## Introduction to Pipelining

• Latency vs. throughput
• Latency
• Each instruction takes a certain time to complete.
• This is the latency for that operation.
• It's the amount of time between when the instruction is issued and when it completes.

• Throughput
• The number of instructions that complete in a span of time.
• This is not necessarily the same as dividing the time span by the latency if pipelining is used.

## Pipelining

• Definition
• Pipelining is the ability to overlap execution of different instructions at the same time.
• It exploits parallelism among instructions and is NOT visible to the programmer.

• This is similar to building a car on an assembly line.
• While it may take two hours to build a single car, there are hundreds of car in progress at any time.

• The throughput of the assembly line is the # of cars completed per hour.
• The throughput of a CPU pipeline is the # of instructions completed per second.

• Pipeline stages
• Each step in a pipeline is called a pipe stage .
• In our assembly line example, a stage corresponds to a work station on the assembly line.

## Pipelining

• Cycle time
• Everything in a CPU moves in lockstep, synchronized by the clock ("heartbeat" of the CPU.)

• A machine cycle : time required to complete a single pipeline stage.
• A machine cycle is usually one, sometimes two, clock cycles long, but rarely more.

• In machines with no pipelining:
• The machine cycle must be long enough to complete a single instruction
• Or each instruction must be divided into smaller chunks (multiple clock cycles per instruction).

• Pipeline cycle time
• All pipeline stages must, by design, take the same time.
• Thus, the machine cycle time is that of the longest pipeline stage.

• Ideally, all stages should be exactly the same length.

## Pipelining

• Pipeline speedup
• The ideal speedup from a pipeline is equal to the number of stages in the pipeline.

• However, this only happens if the pipeline stages are all of equal length.
• Splitting a 40 ns operation into 5 stages, each 8 ns long, will result in a 5x speedup.
• Splitting the same operation into 5 stages, 4 of which are 7.5 ns long and one of which is 10 ns long will result in only a 4x speedup.
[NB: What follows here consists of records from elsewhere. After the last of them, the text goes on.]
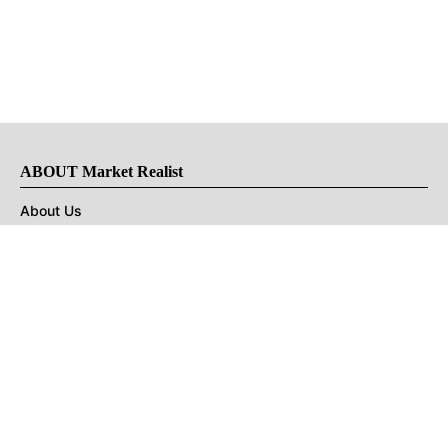
ABOUT Market Realist
About Us
Privacy Policy
Terms of Use
DMCA
CONNECT with Market Realist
• If your starting point is a multiple clock cycle per instruction machine then pipelining decreases CPI.
• If your starting point is a single clock cycle per instruction machine then pipelining decreases cycle time.
• We will focus on the first starting point in our analysis.

## Simple DLX operation (without pipelining)

• Each DLX instruction has five phases.
• Thus, each instruction requires five cycles to execute (CPI = 5)

• Instruction fetch (IF)
• Get the next instruction.
• Instruction decode & register fetch (ID)
• Decode the instruction and get the registers from the register file.
• Perform the operation.
• For load and stores, calculate the memory address (base + immed).
• For branches, compare and calculate the branch destination.
• Memory access/branch completion (MEM)
• For load and stores, perform the memory access.
• For taken branches, update the program counter.
• Writeback (WB)
• Write the result to the register file.
• For stores and branches, do nothing.

## Simple DLX operation (without pipelining)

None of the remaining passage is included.